SENATE BILL REPORT

 

 

                                    SHB 440

 

 

BYHouse Committee on Ways & Means/Appropriations (originally sponsored by Representatives Unsoeld, Belcher, Jacobsen, Sayan, Lux and Holm)

 

 

Revising provisions relating to retirement of elected officials of cities and towns.

 

 

House Committe on Ways & Means/Appropriations

 

 

Senate Committee on Ways & Means

 

      Senate Hearing Date(s):March 25, 1987

 

Majority Report:  Do pass as amended.

      Signed by Senators McDermott, Chairman; Gaspard, Vice Chairman; Cantu, Fleming, Hayner, Kreidler, McDonald, Moore, Owen, Rasmussen, Rinehart, Saling, Talmadge, Williams, Wojahn, Zimmerman.

 

      Senate Staff:Charles Langen (786-7715)

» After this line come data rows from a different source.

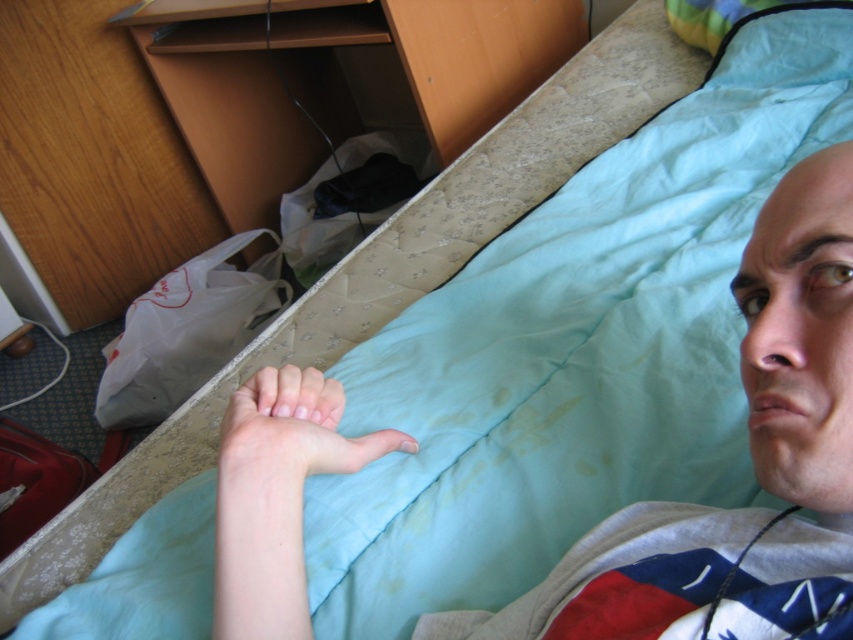 Question: Does pale skin at lower center lie behind pale skin hand at lower center?

Choices:
 (A) yes
 (B) no

Answer: (B)

Question: Can you confirm if pale skin at lower center is positioned to the right of pale skin hand at lower center?

Choices:
 (A) no
 (B) yes

Answer: (A)

Question: Which point is closer to the camera taking this photo?

Choices:
 (A) (225, 602)
 (B) (314, 396)

Answer: (A)

Question: Which of the following is the farthest from the observer?

Choices:
 (A) (286, 586)
 (B) (294, 592)

Answer: (B)

Question: Can you confirm if pale skin at lower center is thinner than pale skin hand at lower center?

Choices:
 (A) yes
 (B) no

Answer: (A) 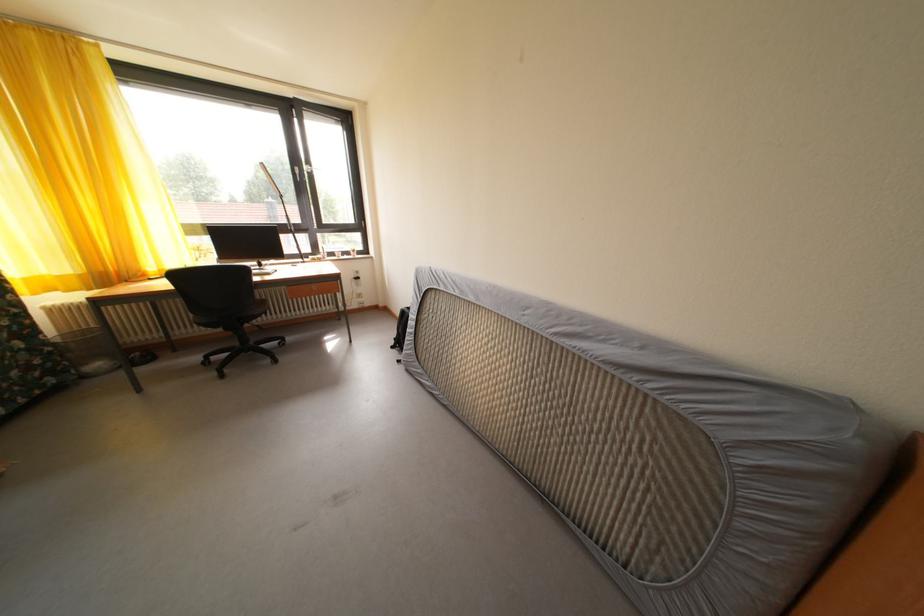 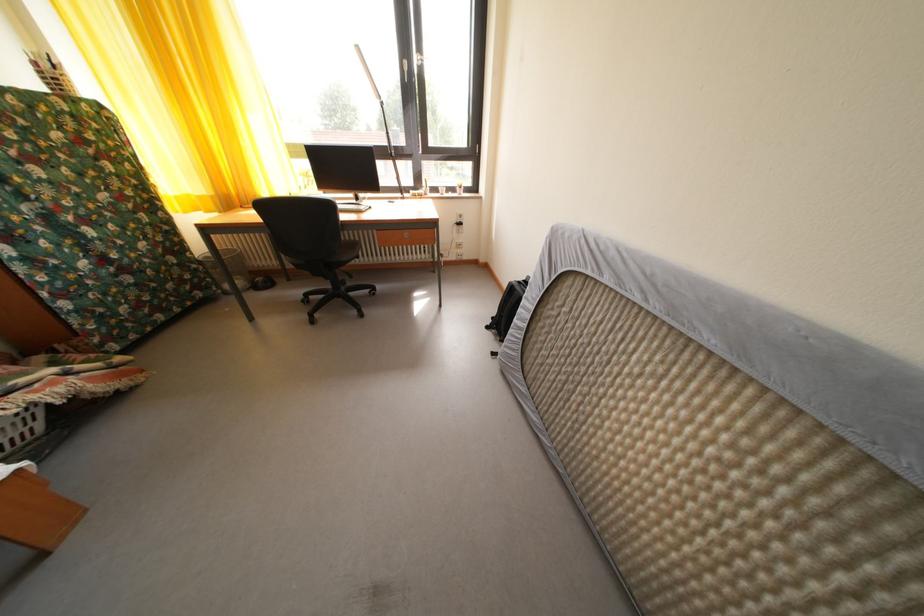 In the second image, find the point that corresponds to (x=451, y=294) in the first image.

(615, 285)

                  March 26, 1987

 

 

           AS REPORTED BY COMMITTEE ON WAYS & MEANS, MARCH 25, 1987

 

BACKGROUND:

 

A person holding elective office in a city or town is not required to become a member of the Public Employees' Retirement System (PERS) but is given the option to join in RCW 41.40.120 (3).  A person who is a PERS member by virtue of his or her full- time employment, and who later is also elected to office in a city or a town, may exercise the option to be a member of PERS under both positions. This would allow the member to use the compensation from both positions to calculate his or her retirement allowance.  However, once such an elected official decides to become a member of PERS, he or she does not have the option of terminating that membership during the term of office.

 

A PERS member who is employed by two or more PERS employers generally cannot receive retirement benefits until he or she retires from service with all the PERS employers.  Therefore, a PERS member who retires from the member's regular employment but who continues to be a PERS member due to holding elective office in a city or town may not receive a retirement allowance.

 

Approximately 20 cities in Washington state pay their mayors in excess of $10,000 per year; approximately four cities also pay their council members in excess of that amount.

 

SUMMARY:

 

A Public Employees' Retirement System (PERS) member who is an elected official of a town or city and who receives no more than $10,000 per year for such service may end his or her membership in PERS without resigning from the elective office.  A member who wishes to exercise this option must retire from all other PERS employment and must agree to irrevocably abandon any claim for service for future periods served as an elective official of a city or town.

 

 

SUMMARY OF PROPOSED SENATE AMENDMENT:

 

Language is clarified regarding certain individuals who were eligible to become members of PERS I.